# Problem requirements
Return the lines of the listing below exactly as they appear, beginning at the one with "erate usage" and stopping after the one with "و امکان استفاده"; do not include pictures.
+---+
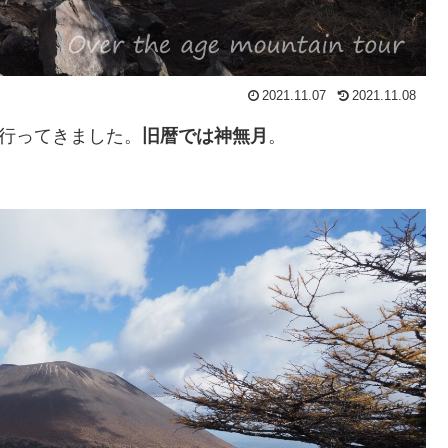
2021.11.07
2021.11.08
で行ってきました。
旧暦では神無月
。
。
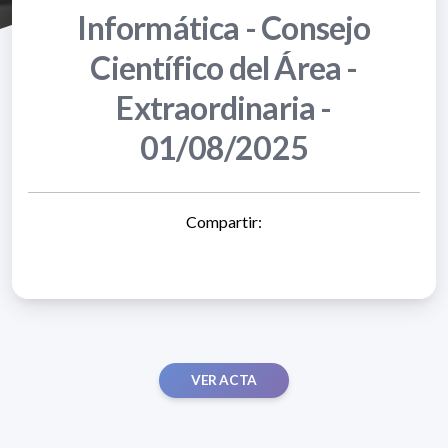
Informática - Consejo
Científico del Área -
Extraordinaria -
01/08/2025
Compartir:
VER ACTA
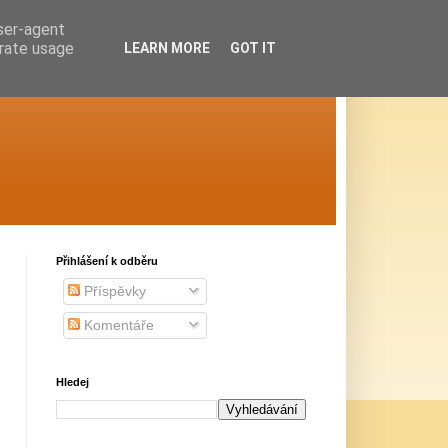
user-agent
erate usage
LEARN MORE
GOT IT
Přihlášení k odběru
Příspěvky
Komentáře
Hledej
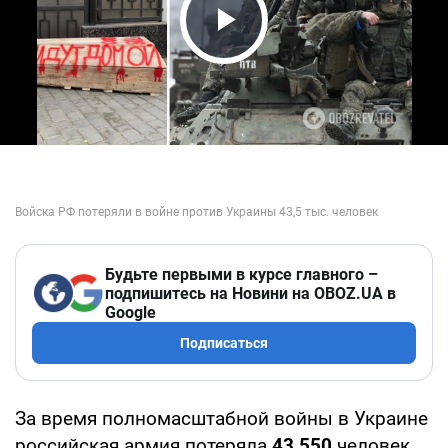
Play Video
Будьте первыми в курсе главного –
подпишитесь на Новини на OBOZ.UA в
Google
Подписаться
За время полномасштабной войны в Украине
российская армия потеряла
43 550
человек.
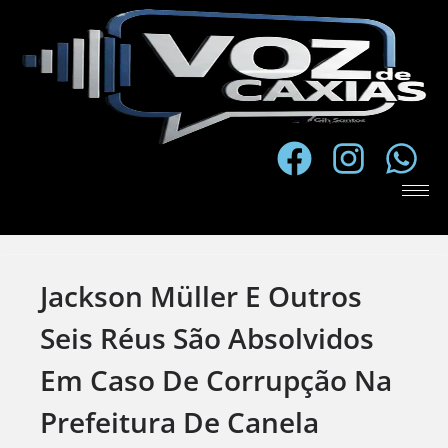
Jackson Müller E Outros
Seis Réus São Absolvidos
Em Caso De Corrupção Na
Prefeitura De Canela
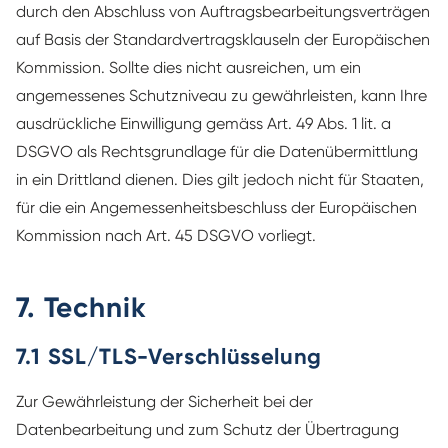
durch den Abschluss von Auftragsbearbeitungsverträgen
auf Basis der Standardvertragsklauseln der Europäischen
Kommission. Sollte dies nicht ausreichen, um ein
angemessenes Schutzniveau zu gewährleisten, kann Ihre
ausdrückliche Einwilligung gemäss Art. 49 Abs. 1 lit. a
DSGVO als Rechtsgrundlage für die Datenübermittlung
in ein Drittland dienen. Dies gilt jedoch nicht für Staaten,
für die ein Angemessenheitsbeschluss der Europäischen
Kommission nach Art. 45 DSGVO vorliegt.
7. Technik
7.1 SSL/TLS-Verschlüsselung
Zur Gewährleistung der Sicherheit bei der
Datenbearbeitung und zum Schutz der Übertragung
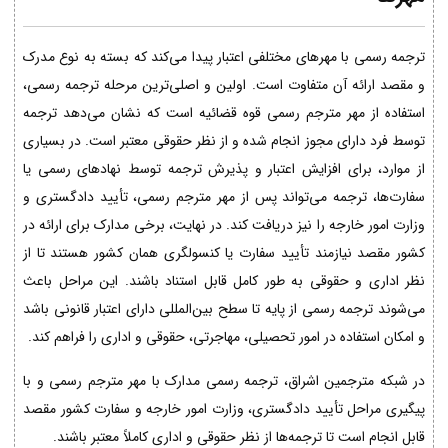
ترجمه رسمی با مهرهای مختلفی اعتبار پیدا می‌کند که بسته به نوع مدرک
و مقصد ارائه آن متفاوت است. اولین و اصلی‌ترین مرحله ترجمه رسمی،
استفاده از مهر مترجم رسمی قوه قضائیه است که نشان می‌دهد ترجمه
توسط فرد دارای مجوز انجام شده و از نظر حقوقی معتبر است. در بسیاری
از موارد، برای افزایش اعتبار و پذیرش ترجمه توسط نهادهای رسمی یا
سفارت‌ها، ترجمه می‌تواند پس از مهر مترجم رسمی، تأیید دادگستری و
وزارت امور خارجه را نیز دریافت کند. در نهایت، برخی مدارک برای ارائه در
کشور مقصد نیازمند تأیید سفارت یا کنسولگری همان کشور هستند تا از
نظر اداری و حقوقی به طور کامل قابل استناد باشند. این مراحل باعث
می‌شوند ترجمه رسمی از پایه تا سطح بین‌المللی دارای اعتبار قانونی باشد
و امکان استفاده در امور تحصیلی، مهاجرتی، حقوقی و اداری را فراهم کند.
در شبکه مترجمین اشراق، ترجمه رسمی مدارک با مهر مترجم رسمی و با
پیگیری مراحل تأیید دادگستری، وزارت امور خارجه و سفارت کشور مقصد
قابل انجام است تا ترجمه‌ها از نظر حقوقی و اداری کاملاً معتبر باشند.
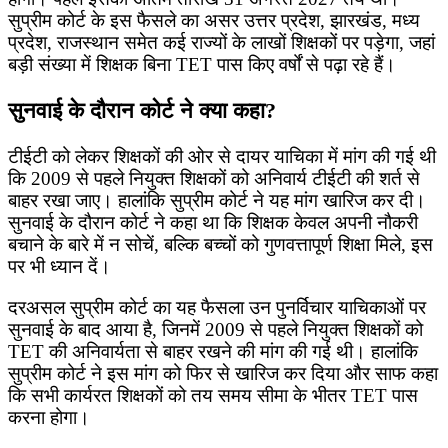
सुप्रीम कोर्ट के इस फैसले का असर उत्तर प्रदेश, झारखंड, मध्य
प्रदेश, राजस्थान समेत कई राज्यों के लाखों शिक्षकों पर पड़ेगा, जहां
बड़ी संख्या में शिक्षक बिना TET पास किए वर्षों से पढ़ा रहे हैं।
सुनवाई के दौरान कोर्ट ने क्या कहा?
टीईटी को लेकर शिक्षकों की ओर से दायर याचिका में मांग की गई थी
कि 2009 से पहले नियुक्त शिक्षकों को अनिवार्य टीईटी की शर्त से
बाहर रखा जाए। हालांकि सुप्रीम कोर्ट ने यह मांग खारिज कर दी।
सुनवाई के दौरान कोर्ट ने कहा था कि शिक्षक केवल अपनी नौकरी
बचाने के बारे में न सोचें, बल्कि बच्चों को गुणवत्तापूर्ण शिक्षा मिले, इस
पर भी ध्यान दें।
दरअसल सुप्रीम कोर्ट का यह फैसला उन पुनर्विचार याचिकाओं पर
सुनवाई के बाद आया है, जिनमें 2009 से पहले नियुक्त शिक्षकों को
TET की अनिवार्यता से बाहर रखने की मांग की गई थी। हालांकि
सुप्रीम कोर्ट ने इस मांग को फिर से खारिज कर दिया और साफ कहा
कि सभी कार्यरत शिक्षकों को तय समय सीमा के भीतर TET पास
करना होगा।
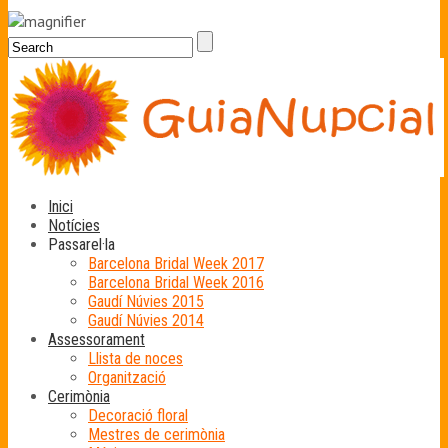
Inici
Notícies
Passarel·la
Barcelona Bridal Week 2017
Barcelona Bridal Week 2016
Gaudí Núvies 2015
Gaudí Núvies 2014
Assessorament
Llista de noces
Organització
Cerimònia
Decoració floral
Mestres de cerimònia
+---+
# Response
erate usage
LEARN MORE
GOT IT
Přihlášení k odběru
Příspěvky
Komentáře
Hledej
Play Video
Будьте первыми в курсе главного –
подпишитесь на Новини на OBOZ.UA в
Google
Подписаться
За время полномасштабной войны в Украине
российская армия потеряла
43 550
человек.
Jackson Müller E Outros
Seis Réus São Absolvidos
Em Caso De Corrupção Na
Prefeitura De Canela
durch den Abschluss von Auftragsbearbeitungsverträgen
auf Basis der Standardvertragsklauseln der Europäischen
Kommission. Sollte dies nicht ausreichen, um ein
angemessenes Schutzniveau zu gewährleisten, kann Ihre
ausdrückliche Einwilligung gemäss Art. 49 Abs. 1 lit. a
DSGVO als Rechtsgrundlage für die Datenübermittlung
in ein Drittland dienen. Dies gilt jedoch nicht für Staaten,
für die ein Angemessenheitsbeschluss der Europäischen
Kommission nach Art. 45 DSGVO vorliegt.
7. Technik
7.1 SSL/TLS-Verschlüsselung
Zur Gewährleistung der Sicherheit bei der
Datenbearbeitung und zum Schutz der Übertragung
ترجمه رسمی با مهرهای مختلفی اعتبار پیدا می‌کند که بسته به نوع مدرک
و مقصد ارائه آن متفاوت است. اولین و اصلی‌ترین مرحله ترجمه رسمی،
استفاده از مهر مترجم رسمی قوه قضائیه است که نشان می‌دهد ترجمه
توسط فرد دارای مجوز انجام شده و از نظر حقوقی معتبر است. در بسیاری
از موارد، برای افزایش اعتبار و پذیرش ترجمه توسط نهادهای رسمی یا
سفارت‌ها، ترجمه می‌تواند پس از مهر مترجم رسمی، تأیید دادگستری و
وزارت امور خارجه را نیز دریافت کند. در نهایت، برخی مدارک برای ارائه در
کشور مقصد نیازمند تأیید سفارت یا کنسولگری همان کشور هستند تا از
نظر اداری و حقوقی به طور کامل قابل استناد باشند. این مراحل باعث
می‌شوند ترجمه رسمی از پایه تا سطح بین‌المللی دارای اعتبار قانونی باشد
و امکان استفاده در امور تحصیلی، مهاجرتی، حقوقی و اداری را فراهم کند.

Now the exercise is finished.